Thyrotoxic, hypokalemic periodic paralysis (THPP) in adolescents.

INTRODUCTION: Periodic paralysis associated with hyperthyroidism and hypokalemia is an uncommon disorder reported primarily in Asian males and rarely in children. We report three Hispanic adolescent males who were seen with Graves' disease (GD) and THPP. METHODS: The method used was chart review. RESULTS: Two of these boys presented with episodes of paralysis and were diagnosed with GD. The third was initially seen with hyperthyroidism and developed weakness and paralysis when his disease progressed because of therapeutic noncompliance. Hypokalemia was documented in two of the three patients with the third not seen during paralysis. Intravenous K⁺ was required in only one case.
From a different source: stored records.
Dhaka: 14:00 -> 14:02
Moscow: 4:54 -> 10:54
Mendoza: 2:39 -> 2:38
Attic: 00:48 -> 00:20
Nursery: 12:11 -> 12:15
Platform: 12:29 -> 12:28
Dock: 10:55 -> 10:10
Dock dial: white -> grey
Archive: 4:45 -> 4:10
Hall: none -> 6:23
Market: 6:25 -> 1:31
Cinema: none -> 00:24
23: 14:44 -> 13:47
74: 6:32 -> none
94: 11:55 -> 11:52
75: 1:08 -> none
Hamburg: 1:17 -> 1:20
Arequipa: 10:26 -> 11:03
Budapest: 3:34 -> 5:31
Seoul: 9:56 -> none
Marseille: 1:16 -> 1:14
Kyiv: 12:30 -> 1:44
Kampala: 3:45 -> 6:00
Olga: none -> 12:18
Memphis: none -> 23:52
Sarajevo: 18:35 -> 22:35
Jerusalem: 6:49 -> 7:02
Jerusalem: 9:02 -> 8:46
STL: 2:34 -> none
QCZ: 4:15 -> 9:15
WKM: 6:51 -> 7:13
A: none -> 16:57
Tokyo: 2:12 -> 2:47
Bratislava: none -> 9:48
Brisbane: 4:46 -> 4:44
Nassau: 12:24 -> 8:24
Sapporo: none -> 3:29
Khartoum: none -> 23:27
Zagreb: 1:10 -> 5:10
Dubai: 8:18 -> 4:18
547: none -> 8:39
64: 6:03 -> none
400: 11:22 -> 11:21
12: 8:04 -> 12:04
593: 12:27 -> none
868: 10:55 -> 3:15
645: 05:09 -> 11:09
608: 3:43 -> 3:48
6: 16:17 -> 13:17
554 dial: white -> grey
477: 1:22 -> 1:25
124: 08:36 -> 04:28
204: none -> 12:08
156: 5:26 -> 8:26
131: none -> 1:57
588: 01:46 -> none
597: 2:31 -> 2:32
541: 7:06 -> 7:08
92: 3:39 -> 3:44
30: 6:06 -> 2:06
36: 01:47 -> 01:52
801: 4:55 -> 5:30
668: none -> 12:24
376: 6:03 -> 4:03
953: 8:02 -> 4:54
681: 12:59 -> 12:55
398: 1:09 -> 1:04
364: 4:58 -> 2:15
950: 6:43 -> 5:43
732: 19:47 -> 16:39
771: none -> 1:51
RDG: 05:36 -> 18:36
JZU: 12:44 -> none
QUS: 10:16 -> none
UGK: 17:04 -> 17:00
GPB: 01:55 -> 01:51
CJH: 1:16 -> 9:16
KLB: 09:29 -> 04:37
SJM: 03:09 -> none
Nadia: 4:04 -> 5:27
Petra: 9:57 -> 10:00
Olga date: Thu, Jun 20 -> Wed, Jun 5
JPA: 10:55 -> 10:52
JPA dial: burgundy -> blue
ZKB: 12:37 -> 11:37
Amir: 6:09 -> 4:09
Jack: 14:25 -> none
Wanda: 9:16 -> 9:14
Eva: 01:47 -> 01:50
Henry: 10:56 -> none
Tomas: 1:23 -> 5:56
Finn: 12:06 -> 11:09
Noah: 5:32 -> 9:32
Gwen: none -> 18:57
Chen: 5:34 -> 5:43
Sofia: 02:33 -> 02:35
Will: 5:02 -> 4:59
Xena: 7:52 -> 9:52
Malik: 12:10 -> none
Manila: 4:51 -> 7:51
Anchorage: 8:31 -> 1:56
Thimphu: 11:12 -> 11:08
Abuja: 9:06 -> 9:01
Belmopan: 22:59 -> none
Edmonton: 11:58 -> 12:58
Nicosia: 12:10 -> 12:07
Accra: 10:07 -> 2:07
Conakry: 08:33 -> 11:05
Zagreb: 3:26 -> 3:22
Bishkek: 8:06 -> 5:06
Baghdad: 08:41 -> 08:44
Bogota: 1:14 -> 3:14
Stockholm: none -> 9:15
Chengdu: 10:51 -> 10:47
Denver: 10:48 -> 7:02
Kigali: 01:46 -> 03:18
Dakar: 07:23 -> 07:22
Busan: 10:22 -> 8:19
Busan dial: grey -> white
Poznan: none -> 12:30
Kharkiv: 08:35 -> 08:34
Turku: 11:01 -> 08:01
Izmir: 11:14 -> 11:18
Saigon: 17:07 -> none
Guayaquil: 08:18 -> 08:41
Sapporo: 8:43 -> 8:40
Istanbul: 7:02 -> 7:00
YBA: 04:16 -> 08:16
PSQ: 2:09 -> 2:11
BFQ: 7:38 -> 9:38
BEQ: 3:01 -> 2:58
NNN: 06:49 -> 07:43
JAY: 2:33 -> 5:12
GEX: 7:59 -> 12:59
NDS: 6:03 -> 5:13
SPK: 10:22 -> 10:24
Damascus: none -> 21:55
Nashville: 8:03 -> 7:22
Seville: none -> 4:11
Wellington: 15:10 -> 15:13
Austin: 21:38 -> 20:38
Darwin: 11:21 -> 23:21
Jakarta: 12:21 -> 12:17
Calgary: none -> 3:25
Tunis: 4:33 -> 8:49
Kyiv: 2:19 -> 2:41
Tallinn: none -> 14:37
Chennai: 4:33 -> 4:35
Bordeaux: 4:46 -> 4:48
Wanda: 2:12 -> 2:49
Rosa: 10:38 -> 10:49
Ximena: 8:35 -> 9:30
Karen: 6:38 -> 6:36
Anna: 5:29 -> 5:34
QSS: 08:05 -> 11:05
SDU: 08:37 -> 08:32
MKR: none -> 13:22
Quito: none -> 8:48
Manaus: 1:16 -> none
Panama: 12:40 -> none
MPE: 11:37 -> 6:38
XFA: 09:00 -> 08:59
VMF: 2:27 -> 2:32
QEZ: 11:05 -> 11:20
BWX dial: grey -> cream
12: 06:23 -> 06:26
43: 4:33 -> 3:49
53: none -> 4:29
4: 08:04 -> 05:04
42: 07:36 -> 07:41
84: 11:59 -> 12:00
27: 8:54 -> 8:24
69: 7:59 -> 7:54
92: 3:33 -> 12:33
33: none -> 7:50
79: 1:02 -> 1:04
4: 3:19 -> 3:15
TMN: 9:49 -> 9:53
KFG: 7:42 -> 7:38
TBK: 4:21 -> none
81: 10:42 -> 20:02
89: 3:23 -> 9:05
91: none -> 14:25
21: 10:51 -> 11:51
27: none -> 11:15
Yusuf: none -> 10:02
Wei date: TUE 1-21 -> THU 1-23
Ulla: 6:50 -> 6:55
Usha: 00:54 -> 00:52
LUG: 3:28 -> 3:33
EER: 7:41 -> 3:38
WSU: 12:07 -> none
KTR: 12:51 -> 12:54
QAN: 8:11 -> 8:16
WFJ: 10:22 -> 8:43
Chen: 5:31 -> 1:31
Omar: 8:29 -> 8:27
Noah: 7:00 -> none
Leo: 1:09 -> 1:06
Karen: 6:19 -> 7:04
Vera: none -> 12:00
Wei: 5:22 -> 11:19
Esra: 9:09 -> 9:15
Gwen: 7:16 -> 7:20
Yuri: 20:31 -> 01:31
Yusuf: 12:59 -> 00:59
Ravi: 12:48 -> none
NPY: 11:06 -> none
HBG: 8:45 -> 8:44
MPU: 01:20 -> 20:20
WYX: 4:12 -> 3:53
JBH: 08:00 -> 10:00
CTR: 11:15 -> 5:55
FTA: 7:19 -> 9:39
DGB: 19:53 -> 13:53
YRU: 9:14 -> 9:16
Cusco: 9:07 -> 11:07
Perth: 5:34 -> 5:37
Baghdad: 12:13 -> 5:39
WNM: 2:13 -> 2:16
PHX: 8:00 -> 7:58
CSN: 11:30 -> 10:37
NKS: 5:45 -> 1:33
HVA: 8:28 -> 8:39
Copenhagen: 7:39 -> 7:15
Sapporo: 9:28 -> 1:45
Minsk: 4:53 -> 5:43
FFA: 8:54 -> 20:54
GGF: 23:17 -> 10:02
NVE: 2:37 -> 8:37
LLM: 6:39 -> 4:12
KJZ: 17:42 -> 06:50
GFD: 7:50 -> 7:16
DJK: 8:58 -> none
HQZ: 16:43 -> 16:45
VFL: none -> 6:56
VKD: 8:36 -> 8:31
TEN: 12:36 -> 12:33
All three boys were treated with antithyroid medications and ß blockers, and the musculoskeletal symptoms resolved in all three when hyperthyroidism was controlled after 2 weeks of treatment. The duration for each episode of weakness and paralysis varied in each case and resolved within 15 min to 2 h in case 1, 1-5 h in case 2, and 24 h in case 3. CONCLUSIONS: THPP is considered uncommon except in Asian males and rare in childhood and adolescence. Its occurrence in these three Hispanic boys suggests that it may occur more frequently in the young and in the USA than has been suspected, especially with the changing national demographics. We believe that our experience should raise the awareness of THPP among pediatric care providers.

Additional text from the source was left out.